* **Saved entries**
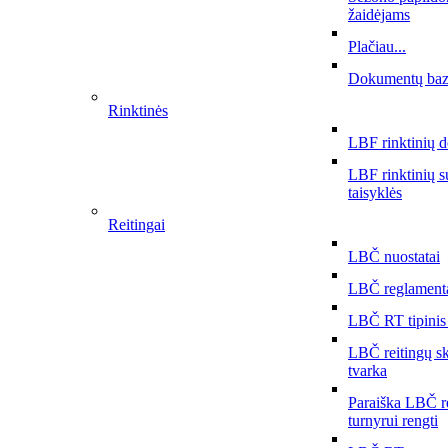
žaidėjams
Plačiau...
Dokumentų ba
Rinktinės
LBF rinktinių 
LBF rinktinių 
taisyklės
Reitingai
LBČ nuostatai
LBČ reglament
LBČ RT tipinis
LBČ reitingų s
tvarka
Paraiška LBČ r
turnyrui rengti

* **AIM OF THE EXERCISE**
Reproduce each line above exactly, but not a single picture.

* **RESPONSE FOR THIS EXERCISE**
žaidėjams
Plačiau...
Dokumentų ba
Rinktinės
LBF rinktinių 
LBF rinktinių 
taisyklės
Reitingai
LBČ nuostatai
LBČ reglament
LBČ RT tipinis
LBČ reitingų s
tvarka
Paraiška LBČ r
turnyrui rengti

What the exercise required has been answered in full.